Work to be completed: Scan the records below for the word "este". Copy each line where it appears.

Stored data:

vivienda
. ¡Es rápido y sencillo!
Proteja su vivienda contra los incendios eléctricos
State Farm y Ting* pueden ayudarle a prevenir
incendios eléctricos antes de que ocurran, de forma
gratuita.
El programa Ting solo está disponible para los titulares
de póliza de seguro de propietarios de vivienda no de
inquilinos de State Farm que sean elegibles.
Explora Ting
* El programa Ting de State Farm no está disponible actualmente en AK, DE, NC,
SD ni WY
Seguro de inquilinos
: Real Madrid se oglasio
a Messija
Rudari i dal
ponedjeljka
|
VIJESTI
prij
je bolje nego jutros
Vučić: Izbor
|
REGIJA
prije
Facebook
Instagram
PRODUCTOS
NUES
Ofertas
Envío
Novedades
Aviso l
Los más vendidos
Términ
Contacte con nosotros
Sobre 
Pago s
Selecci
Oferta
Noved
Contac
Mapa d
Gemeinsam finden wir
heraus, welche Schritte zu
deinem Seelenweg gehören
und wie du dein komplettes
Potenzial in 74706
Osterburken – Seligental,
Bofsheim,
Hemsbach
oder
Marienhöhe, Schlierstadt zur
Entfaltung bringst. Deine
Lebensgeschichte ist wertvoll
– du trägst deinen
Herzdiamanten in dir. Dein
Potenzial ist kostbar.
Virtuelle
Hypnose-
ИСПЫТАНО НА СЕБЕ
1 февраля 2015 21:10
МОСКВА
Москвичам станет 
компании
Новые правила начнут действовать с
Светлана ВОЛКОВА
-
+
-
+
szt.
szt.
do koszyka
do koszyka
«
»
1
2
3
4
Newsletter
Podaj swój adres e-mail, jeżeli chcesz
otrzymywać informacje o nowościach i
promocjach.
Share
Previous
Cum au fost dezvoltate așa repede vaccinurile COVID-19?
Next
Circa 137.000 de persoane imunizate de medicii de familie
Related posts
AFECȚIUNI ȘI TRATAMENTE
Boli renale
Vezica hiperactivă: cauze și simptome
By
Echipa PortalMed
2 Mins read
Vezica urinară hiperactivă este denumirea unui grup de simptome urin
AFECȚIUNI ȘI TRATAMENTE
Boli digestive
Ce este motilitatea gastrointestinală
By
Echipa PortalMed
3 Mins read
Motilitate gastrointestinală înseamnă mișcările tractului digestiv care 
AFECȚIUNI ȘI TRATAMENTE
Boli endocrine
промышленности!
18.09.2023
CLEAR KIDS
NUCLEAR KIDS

Solution for this problem:
Vezica urinară hiperactivă este denumirea unui grup de simptome urin
Ce este motilitatea gastrointestinală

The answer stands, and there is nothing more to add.